Vous aurez sans doute remarqué sur de nombreuses églises des régions du Centre des stries plus ou moins profondes dans les pierres des murs extérieurs, souvent près de la porte du sanctuaire. Cette curieuse coutume indatable est souvent interprétée comme le souvenir du temps où les bouchers du village venaient effiler la lame de leurs couteaux et les paysans redonner un tranchant à leurs outils de travail. Si une telle explication pourrait être admise sur des édifices construits dans des grès fins, on comprend bien vite que sur des églises de granite à granulométrie irrégulière, ou de calcaire tendre, la thèse de l'origine utilitaire ne peut être avancée. De plus, on observe des grattages en cupules sur certaines pierres.
Plusieurs observateurs et connaisseurs des traditions populaires ont soumis l'hypothèse d'une pratique liée à la présence, parfois temporaire, de reliques dans les églises concernées. Des pèlerins, de passage dans les parages, auraient pu gratter quelques grains des murs des églises pour les ajouter à d'autres souvenirs pour se constituer un objet de culte, ou un talisman primitif rappelant les enseignes de pèlerinage parfois décrites dans des rapports de fouilles. Une autre thèse, tout aussi intéressante sans être contradictoire, évoque la constitution de petits talismans destinés à protéger les habitations, les récoltes, le cheptel, par des habitants du cru plaçant leurs biens sous la sauvegarde du Saint dont les reliques auraient pu être exposées dans l'église. L'eau bénite placée dans des petites urnes, ou même des haches polies néolithiques perçues comme des pierres de foudre auraient joué le même rôle protecteur.

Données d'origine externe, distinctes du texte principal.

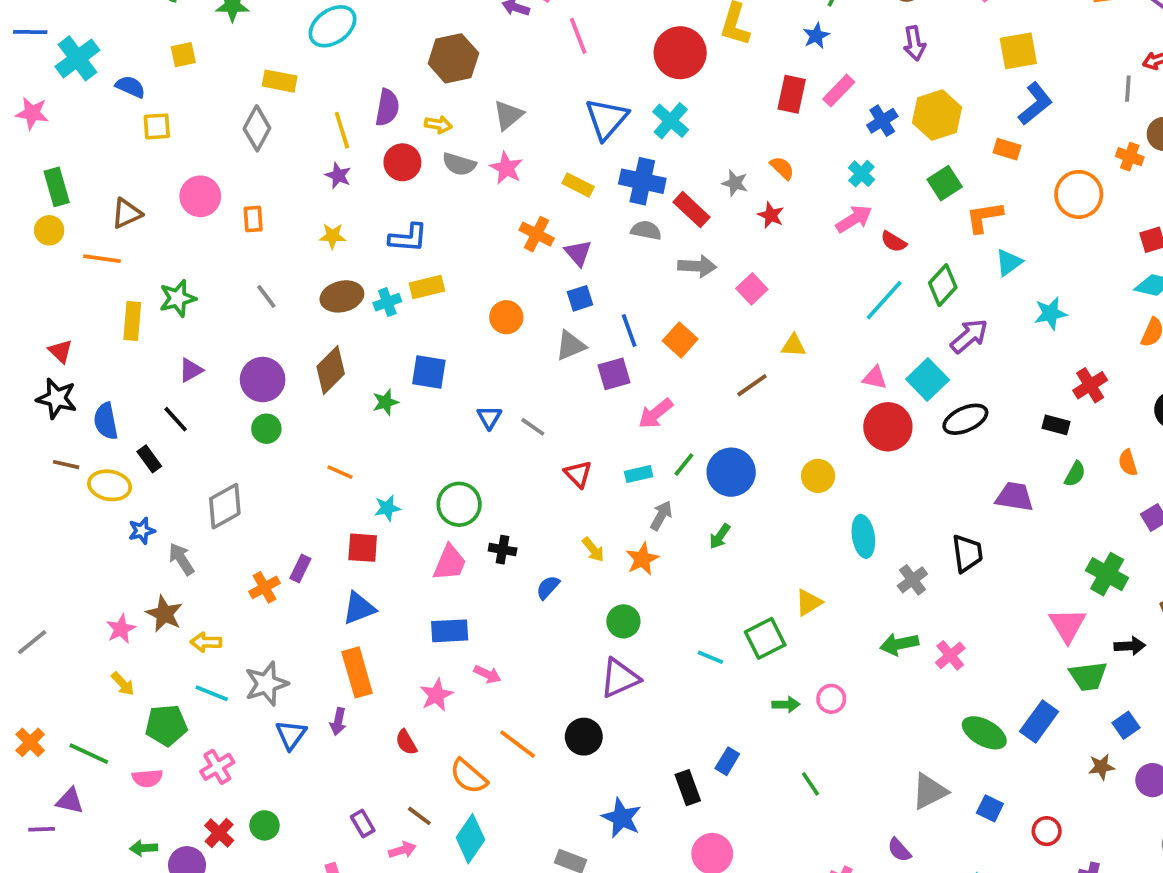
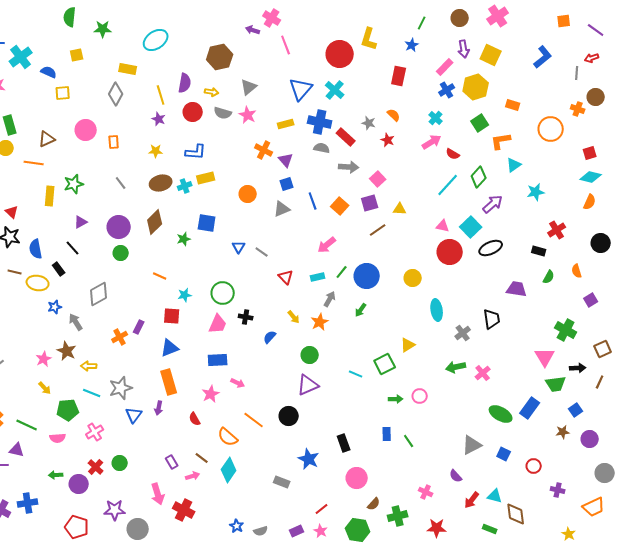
yellow square: (1018, 51) -> (491, 55), moved, turned 35
pink rectangle: (839, 91) -> (445, 67), moved
blue L-shape: (1035, 104) -> (543, 57), moved
yellow rectangle: (578, 185) -> (286, 124), turned -42
purple square: (614, 374) -> (370, 203), moved
blue rectangle: (727, 761) -> (387, 434), moved, turned -32

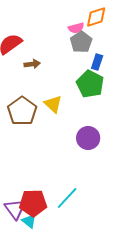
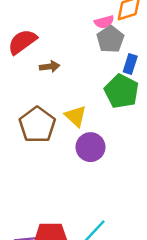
purple circle: (88, 138) -> (90, 147), moved

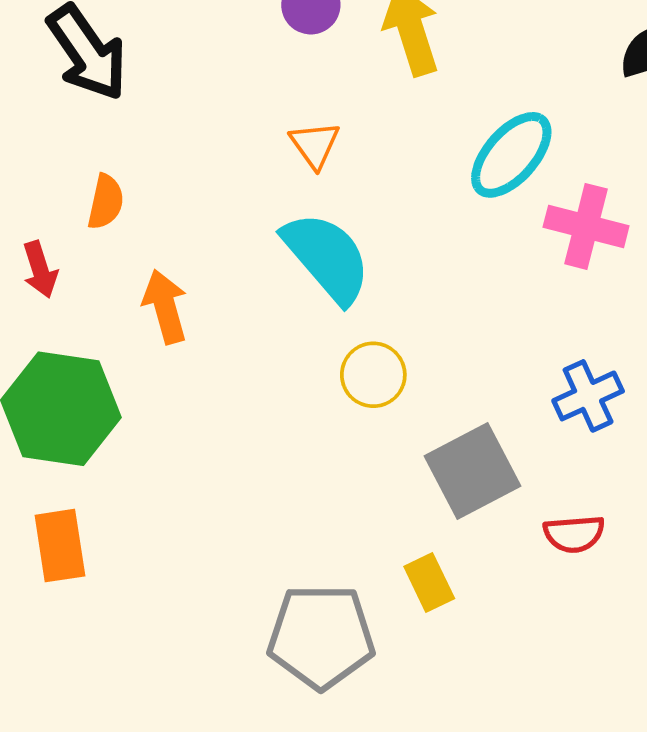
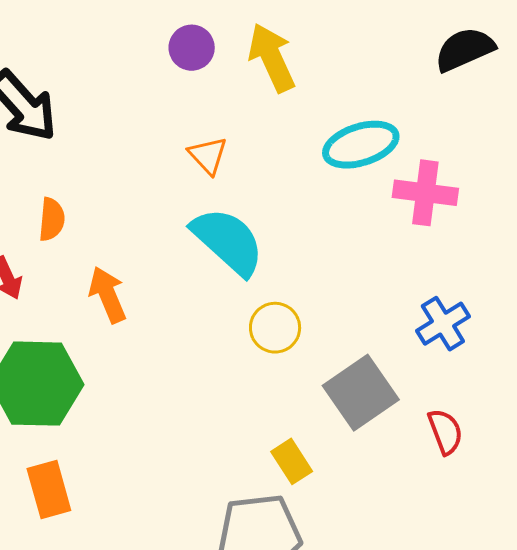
cyan ellipse: (511, 155) -> (361, 145), turned 38
red semicircle: (574, 534) -> (445, 432), turned -99
yellow rectangle: (429, 582) -> (292, 461), moved

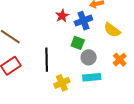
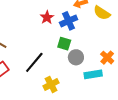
yellow semicircle: (112, 30) -> (102, 13), moved
black line: (47, 60) -> (34, 62), turned 45
cyan rectangle: (92, 77) -> (93, 74), moved

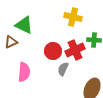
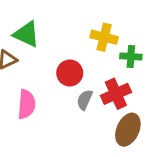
yellow cross: (73, 17) -> (104, 37), moved
red cross: (75, 50) -> (116, 94), moved

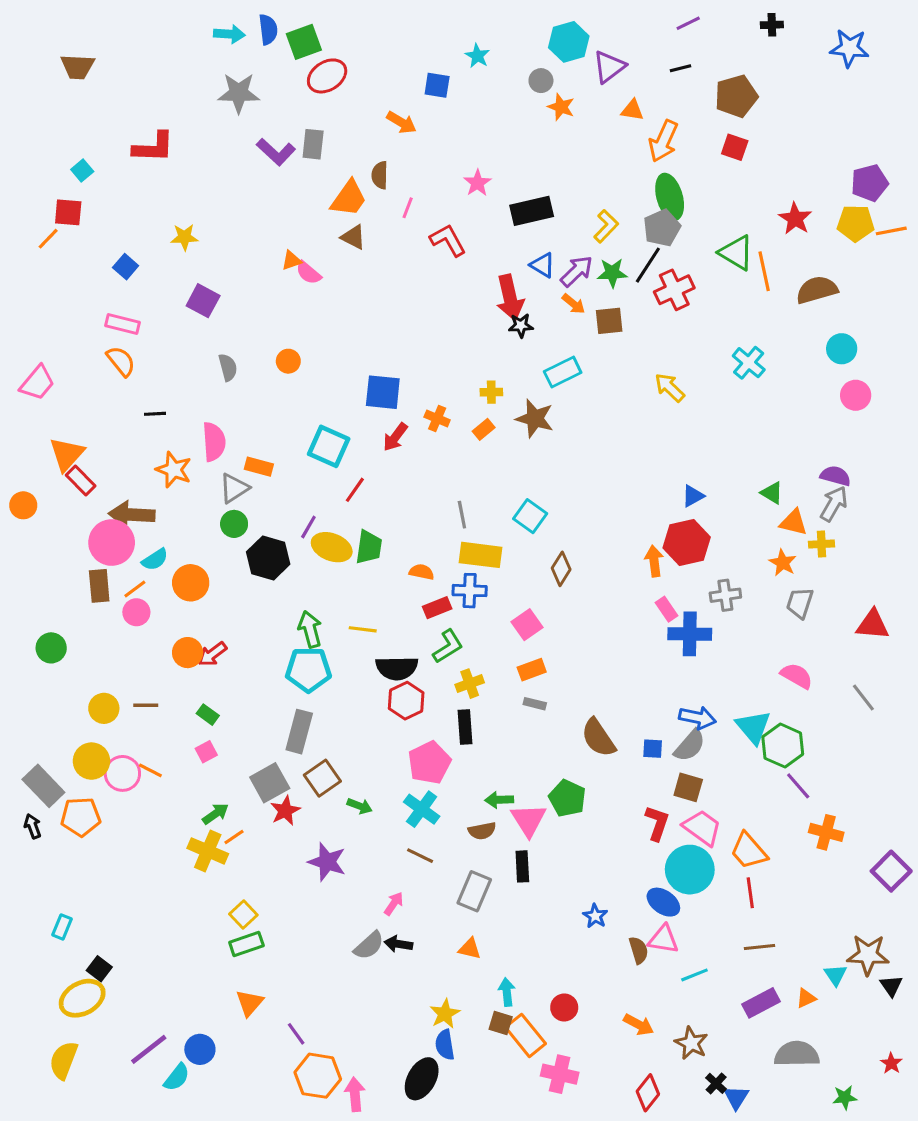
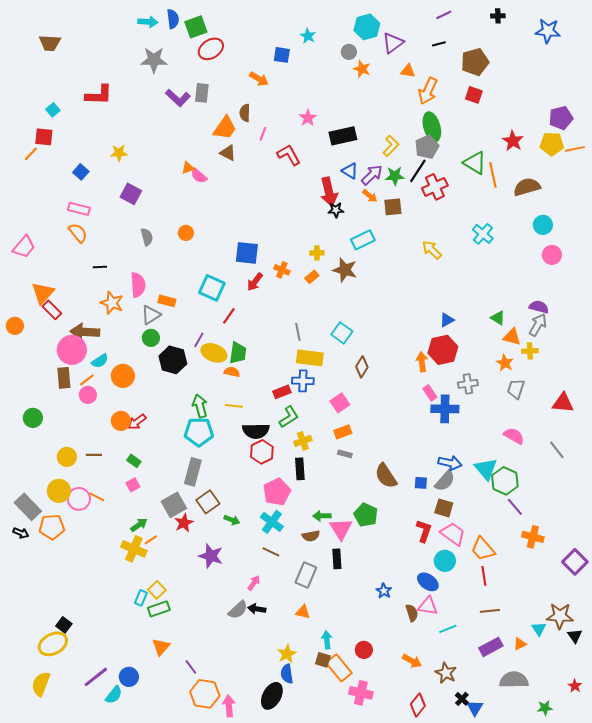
orange semicircle: (422, 572) -> (232, 372), moved
black arrow: (33, 826) -> (21, 533), turned 133
cyan circle: (690, 870) -> (445, 561), size x0.7
cyan rectangle: (62, 927) -> (141, 598), moved

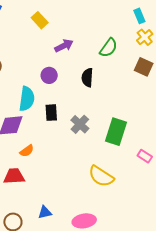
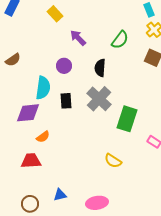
purple arrow: (64, 46) -> (78, 38), turned -108
gray cross: (80, 124) -> (99, 99), moved, size x1.4
yellow semicircle: (101, 176) -> (113, 161), size x0.7

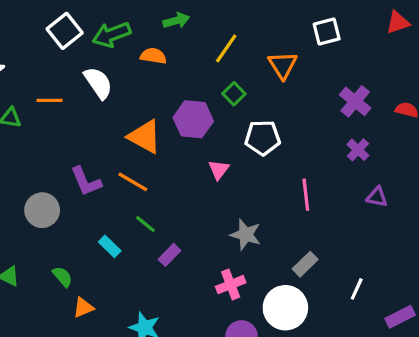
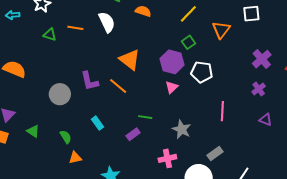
purple hexagon: (193, 119) -> (172, 62), moved
green line: (145, 224) -> (145, 117), moved, turned -40

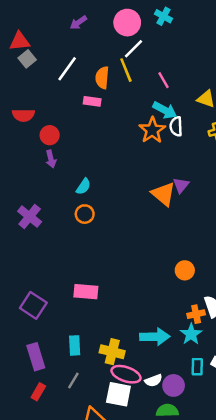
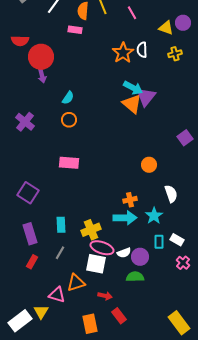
cyan arrow: (165, 110) -> (133, 88), moved
red circle: (50, 135) -> (41, 57), size x1.6
purple triangle: (181, 185) -> (146, 97), size x1.5
pink rectangle: (86, 292) -> (69, 163), moved
orange cross: (196, 314) -> (130, 200), moved
yellow cross: (112, 352) -> (91, 230), turned -36

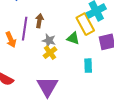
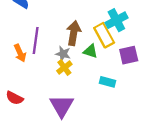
brown arrow: (39, 21) -> (74, 33), moved, size x1.5
cyan rectangle: (88, 66) -> (108, 82), turned -72

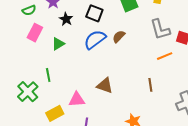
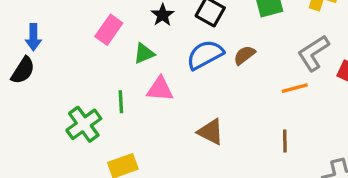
gray L-shape: (160, 29) -> (313, 53), turned 65
orange line: (165, 56) -> (295, 88), moved
pink triangle: (77, 99) -> (160, 89), moved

Préparant ma conférence sur la médecine et les miracles en Berry, j'ai eu la surprise de mesurer combien nous étions mal renseignés sur ce phénomènes des reliques dans les églises rurales. Des auditeurs, souvent généalogistes, m'ont signalé certaines de leurs découvertes pour la période post-médiévale qui laissent supposer une abondance insoupçonnée de reliques si modestes que la littérature les ignore la plupart du temps mais qui ont occupé une place considérable dans le quotidien des anciens paroissiens des campagnes du Centre. Les marques d'usure sur le mur des églises pourrait être l'indice d'une activité spirituelle populaire plus que la trace de la friction des lames des outils des gens d'autrefois.